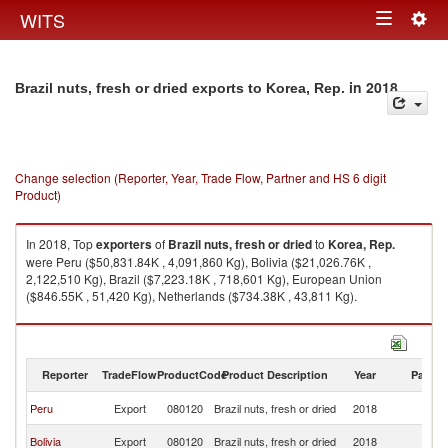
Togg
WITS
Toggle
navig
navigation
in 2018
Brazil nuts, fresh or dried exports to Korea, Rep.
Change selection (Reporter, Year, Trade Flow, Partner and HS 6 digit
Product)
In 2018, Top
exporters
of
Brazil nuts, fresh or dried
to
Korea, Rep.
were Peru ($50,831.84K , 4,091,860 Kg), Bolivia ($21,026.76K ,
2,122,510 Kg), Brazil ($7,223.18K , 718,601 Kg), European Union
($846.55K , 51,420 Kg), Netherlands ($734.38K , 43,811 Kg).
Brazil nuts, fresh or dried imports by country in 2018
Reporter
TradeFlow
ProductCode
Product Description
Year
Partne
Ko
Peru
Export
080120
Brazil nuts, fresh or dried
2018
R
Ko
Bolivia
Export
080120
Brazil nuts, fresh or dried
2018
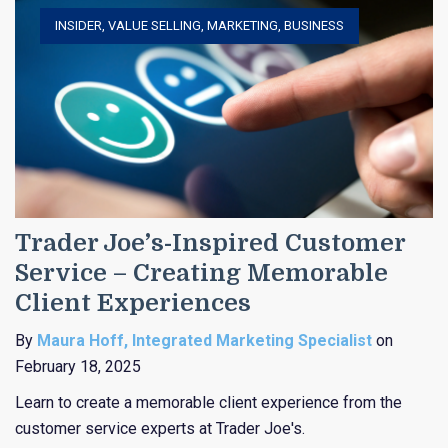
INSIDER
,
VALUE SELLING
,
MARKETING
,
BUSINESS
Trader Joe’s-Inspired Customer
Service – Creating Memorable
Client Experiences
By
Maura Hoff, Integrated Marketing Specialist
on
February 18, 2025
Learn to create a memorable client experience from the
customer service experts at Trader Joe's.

◆ **WORK REQUIRED**:
Reproduce every entry word for word, but skip any pictures.

◆ **WRITTEN ANSWER**:
Togg
WITS
Toggle
navig
navigation
in 2018
Brazil nuts, fresh or dried exports to Korea, Rep.
Change selection (Reporter, Year, Trade Flow, Partner and HS 6 digit
Product)
In 2018, Top
exporters
of
Brazil nuts, fresh or dried
to
Korea, Rep.
were Peru ($50,831.84K , 4,091,860 Kg), Bolivia ($21,026.76K ,
2,122,510 Kg), Brazil ($7,223.18K , 718,601 Kg), European Union
($846.55K , 51,420 Kg), Netherlands ($734.38K , 43,811 Kg).
Brazil nuts, fresh or dried imports by country in 2018
Reporter
TradeFlow
ProductCode
Product Description
Year
Partne
Ko
Peru
Export
080120
Brazil nuts, fresh or dried
2018
R
Ko
Bolivia
Export
080120
Brazil nuts, fresh or dried
2018
INSIDER
,
VALUE SELLING
,
MARKETING
,
BUSINESS
Trader Joe’s-Inspired Customer
Service – Creating Memorable
Client Experiences
By
Maura Hoff, Integrated Marketing Specialist
on
February 18, 2025
Learn to create a memorable client experience from the
customer service experts at Trader Joe's.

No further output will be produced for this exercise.